■ **The problem**: Emit only the lines from the line containing "Here is an image." through the last line of the entries, unchanged.

Dataset entries
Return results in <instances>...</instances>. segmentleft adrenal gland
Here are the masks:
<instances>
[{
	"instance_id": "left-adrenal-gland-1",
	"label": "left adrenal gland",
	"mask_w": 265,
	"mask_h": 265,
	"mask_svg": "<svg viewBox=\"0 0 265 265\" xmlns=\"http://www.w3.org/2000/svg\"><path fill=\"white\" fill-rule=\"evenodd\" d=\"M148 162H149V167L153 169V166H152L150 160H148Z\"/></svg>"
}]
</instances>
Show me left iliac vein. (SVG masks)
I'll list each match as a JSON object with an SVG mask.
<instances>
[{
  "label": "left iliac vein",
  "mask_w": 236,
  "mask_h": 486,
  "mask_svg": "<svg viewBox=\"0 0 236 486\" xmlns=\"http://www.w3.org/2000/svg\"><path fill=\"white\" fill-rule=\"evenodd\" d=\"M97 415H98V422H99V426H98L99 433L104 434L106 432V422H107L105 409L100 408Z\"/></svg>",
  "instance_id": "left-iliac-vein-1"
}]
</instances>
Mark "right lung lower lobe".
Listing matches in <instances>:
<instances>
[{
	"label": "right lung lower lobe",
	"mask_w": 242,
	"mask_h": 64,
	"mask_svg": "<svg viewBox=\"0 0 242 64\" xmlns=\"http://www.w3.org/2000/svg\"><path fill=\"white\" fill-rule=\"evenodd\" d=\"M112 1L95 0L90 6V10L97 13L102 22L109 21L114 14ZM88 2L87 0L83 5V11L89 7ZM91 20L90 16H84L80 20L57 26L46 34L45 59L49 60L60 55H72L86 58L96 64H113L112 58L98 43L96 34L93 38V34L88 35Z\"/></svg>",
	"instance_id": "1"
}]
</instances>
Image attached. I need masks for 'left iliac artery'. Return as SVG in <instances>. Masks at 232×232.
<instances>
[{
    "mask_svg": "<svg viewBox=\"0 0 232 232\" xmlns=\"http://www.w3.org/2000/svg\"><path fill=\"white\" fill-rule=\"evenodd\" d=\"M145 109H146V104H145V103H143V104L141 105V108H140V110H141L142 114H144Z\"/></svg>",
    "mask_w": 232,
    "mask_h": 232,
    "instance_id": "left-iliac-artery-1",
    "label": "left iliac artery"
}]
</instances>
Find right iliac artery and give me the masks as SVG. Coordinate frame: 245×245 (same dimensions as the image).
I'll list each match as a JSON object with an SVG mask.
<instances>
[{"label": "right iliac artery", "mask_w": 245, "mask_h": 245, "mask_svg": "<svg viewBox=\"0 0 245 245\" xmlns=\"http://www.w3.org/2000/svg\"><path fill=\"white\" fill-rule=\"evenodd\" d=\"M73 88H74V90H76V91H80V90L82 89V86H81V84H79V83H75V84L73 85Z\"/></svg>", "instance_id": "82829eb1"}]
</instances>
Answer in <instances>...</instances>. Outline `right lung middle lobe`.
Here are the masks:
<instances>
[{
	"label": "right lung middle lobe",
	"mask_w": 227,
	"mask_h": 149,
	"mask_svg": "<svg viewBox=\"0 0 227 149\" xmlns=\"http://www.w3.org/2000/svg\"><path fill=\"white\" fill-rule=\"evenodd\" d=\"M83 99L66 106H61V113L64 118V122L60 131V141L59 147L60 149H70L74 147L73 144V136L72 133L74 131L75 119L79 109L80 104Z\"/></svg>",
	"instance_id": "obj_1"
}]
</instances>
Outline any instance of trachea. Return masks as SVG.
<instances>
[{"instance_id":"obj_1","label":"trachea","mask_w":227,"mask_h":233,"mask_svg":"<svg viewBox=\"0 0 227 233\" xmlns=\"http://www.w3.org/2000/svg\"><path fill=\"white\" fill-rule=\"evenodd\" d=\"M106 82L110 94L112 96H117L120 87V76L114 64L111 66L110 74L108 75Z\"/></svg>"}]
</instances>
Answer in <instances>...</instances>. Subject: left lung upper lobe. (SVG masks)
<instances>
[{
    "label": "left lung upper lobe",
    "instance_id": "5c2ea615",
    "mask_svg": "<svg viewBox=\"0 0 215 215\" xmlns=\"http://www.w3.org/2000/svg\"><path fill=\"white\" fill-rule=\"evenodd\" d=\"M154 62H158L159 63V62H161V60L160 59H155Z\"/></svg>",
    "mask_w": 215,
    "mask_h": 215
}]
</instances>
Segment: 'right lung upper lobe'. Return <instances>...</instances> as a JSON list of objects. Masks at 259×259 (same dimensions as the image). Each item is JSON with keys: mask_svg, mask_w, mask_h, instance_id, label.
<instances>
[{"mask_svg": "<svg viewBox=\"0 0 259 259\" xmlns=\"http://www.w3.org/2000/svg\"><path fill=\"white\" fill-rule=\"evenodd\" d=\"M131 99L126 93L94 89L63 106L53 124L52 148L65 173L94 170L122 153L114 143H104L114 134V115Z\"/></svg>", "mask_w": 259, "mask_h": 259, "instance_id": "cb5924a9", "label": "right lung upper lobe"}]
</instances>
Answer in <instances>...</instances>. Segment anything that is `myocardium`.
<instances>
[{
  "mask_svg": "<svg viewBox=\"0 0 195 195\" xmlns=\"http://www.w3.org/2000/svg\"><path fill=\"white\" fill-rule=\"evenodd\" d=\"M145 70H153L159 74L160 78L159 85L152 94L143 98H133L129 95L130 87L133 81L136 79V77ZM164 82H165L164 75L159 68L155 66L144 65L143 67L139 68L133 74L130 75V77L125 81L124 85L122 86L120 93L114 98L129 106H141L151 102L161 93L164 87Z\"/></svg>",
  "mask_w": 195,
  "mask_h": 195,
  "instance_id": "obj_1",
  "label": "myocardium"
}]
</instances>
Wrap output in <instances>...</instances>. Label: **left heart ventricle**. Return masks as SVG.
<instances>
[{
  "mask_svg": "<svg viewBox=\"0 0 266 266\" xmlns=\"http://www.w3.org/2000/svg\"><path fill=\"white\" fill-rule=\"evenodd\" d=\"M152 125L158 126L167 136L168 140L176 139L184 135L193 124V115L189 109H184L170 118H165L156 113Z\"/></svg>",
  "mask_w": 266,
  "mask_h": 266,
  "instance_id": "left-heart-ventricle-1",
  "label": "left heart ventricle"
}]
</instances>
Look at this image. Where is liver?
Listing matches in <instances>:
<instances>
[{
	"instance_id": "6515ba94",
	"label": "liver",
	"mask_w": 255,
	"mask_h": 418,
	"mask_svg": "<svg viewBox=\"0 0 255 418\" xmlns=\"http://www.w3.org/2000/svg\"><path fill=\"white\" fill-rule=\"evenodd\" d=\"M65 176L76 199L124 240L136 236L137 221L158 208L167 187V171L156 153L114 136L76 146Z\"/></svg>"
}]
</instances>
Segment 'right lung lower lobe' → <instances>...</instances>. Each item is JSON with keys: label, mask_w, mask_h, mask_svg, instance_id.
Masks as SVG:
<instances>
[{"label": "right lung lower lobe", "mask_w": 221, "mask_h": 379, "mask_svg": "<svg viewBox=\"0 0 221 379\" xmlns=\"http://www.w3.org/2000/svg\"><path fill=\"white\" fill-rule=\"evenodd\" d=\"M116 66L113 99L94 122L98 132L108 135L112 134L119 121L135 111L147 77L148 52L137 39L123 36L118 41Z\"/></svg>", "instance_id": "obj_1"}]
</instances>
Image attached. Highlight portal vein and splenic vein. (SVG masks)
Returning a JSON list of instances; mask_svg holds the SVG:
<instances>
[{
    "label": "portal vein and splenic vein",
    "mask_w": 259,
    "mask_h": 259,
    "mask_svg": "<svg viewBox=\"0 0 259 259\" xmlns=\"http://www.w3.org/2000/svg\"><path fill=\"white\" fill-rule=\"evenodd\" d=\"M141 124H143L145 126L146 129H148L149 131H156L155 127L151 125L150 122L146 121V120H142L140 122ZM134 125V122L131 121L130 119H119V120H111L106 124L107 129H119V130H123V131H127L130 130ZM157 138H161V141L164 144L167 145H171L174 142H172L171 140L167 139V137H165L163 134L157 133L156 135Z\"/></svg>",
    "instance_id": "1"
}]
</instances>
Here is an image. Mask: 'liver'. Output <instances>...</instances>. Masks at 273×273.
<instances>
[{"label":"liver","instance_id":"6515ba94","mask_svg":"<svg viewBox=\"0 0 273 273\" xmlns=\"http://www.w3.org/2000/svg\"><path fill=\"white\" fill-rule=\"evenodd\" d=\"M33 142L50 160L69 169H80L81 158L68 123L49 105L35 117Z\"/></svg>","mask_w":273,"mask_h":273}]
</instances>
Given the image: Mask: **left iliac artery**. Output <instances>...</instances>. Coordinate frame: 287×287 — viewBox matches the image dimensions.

■ **Result**:
Here is an image. Mask: 'liver'. Output <instances>...</instances>. Masks at 273×273.
<instances>
[{"label":"liver","instance_id":"6515ba94","mask_svg":"<svg viewBox=\"0 0 273 273\" xmlns=\"http://www.w3.org/2000/svg\"><path fill=\"white\" fill-rule=\"evenodd\" d=\"M33 142L50 160L69 169H80L81 158L68 123L49 105L35 117Z\"/></svg>","mask_w":273,"mask_h":273}]
</instances>
Given the image: Mask: **left iliac artery**. Output <instances>...</instances>. Coordinate frame: 287×287 — viewBox matches the image dimensions.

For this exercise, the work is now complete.